What causes landslides?

  • Landslides are natural disasters occurring mainly in mountainous terrains where there are conducive conditions of soil, rock, geology and slope.
  • A sudden movement of rock, boulders, earth or debris down a slope is termed as a landslide.
  • Natural causes that trigger it include heavy rainfall, earthquakes, snow-melting and undercutting of slopes due to flooding. Landslides can also be caused by anthropogenic activities such as excavation, cutting of hills and trees, excessive infrastructure development, and overgrazing by cattle.
  • Considered among the most frequent natural disasters, landslides are extremely hazardous, posing a threat to human and animal lives, damaging property, roads and bridges, disrupting communication lines and snapping power lines.
  • Some of the main factors that influence landslides are lithology, geological structures like faults, hill slopes, drainage, geomorphology, land use and land cover, soil texture and depth, and weathering of rocks. All these are factored in when a landslide susceptibility zone is earmarked for planning and making predictions.
  • In India, rainfall-induced landslide events are more common.

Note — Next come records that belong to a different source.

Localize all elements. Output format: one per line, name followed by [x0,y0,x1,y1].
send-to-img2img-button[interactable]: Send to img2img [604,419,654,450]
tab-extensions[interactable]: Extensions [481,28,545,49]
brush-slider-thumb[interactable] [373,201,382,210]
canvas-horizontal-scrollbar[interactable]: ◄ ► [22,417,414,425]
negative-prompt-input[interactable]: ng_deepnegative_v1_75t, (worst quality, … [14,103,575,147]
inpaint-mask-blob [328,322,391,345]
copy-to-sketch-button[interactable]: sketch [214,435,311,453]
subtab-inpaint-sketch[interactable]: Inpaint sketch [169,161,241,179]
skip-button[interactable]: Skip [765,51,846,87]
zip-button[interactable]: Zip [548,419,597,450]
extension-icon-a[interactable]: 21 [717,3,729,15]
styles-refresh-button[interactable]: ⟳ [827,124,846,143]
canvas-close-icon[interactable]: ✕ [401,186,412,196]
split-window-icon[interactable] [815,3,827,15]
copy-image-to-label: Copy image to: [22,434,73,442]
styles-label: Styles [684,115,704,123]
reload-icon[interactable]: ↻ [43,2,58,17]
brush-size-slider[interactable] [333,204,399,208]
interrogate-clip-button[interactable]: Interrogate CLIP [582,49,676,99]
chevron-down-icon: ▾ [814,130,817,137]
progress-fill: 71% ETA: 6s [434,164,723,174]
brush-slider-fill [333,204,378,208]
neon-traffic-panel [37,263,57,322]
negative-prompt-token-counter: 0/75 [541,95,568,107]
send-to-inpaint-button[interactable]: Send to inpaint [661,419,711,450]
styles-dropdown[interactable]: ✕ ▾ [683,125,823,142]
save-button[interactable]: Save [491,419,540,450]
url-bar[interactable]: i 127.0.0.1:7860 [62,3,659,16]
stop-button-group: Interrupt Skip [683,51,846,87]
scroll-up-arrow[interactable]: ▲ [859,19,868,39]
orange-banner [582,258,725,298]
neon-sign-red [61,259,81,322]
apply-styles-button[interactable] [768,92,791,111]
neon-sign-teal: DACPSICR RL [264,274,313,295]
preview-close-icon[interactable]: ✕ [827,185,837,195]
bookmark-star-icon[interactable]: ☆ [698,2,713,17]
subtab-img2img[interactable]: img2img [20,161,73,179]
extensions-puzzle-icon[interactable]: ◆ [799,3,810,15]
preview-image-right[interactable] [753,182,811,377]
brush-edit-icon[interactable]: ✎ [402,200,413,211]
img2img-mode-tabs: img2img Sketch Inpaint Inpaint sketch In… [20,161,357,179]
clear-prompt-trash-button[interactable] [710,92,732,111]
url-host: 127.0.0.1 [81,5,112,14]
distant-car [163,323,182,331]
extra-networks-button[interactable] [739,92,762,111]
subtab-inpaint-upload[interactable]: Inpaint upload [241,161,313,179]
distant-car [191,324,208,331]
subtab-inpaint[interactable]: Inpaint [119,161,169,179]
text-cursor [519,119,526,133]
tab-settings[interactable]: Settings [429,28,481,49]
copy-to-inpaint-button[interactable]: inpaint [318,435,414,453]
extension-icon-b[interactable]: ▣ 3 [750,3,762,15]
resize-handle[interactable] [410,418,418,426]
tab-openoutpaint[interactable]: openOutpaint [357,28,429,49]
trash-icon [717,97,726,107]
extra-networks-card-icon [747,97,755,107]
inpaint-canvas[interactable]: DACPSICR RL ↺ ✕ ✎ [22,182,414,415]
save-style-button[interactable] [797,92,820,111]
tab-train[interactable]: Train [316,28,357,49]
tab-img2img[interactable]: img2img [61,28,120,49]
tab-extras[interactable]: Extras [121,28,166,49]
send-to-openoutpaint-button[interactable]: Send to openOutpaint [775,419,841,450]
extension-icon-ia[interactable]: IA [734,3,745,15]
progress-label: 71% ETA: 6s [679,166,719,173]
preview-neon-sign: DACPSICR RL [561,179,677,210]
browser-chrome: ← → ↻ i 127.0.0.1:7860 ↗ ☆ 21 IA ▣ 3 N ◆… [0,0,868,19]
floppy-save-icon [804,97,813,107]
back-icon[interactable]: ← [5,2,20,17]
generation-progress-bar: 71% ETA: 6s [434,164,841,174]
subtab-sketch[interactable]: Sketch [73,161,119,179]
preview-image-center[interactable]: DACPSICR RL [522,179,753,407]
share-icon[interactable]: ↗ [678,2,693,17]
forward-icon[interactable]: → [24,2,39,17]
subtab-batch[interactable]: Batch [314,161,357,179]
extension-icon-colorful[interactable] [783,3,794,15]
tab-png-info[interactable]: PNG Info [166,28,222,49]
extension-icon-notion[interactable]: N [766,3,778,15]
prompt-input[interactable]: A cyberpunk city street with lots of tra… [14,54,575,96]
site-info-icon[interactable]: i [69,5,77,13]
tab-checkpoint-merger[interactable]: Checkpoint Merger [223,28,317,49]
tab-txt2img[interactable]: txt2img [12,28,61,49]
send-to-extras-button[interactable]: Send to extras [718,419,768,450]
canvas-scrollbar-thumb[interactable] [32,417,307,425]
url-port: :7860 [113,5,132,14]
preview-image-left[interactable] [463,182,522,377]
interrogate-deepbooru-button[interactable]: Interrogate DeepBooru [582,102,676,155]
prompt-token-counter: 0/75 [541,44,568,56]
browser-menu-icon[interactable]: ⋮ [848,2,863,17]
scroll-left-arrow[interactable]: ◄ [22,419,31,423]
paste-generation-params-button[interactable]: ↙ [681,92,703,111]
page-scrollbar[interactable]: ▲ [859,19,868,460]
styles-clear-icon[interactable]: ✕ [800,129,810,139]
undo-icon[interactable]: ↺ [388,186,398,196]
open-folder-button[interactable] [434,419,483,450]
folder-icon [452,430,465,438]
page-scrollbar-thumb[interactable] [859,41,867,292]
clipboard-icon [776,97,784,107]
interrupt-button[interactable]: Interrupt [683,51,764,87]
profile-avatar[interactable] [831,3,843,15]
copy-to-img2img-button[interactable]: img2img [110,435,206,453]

How are landslides classified and mapped?

  • Landslides are broadly classified based on the type of materials involved (rock, debris, soil, loose mud), type of movement of the material (fall, topple, slide, rotational slide or translational slide), and type of flow of the material. Another category is of landslides that spread laterally. Landslides mapped in the ISROatlas are mainly event-based and season-based.
  • ISRO’s National Remote Sensing Centre (NRSC), Hyderabad, has created a database of landslide-prone regions of India based on events during 1998 – 2022, primarily along the Himalayas and the Western Ghats. In addition to aerial images, high-resolution satellite images captured using cameras Indian Remote Sensing (IRS-1D) PAN + LISS-III, satellites ResourceSat-1 and 2, etc., were used to study the landslides over the past 25 years. The pan-India landslide database classifies landslides into – seasonal (2014, 2017 monsoon seasons), event-based and route-based (2000 – 2017).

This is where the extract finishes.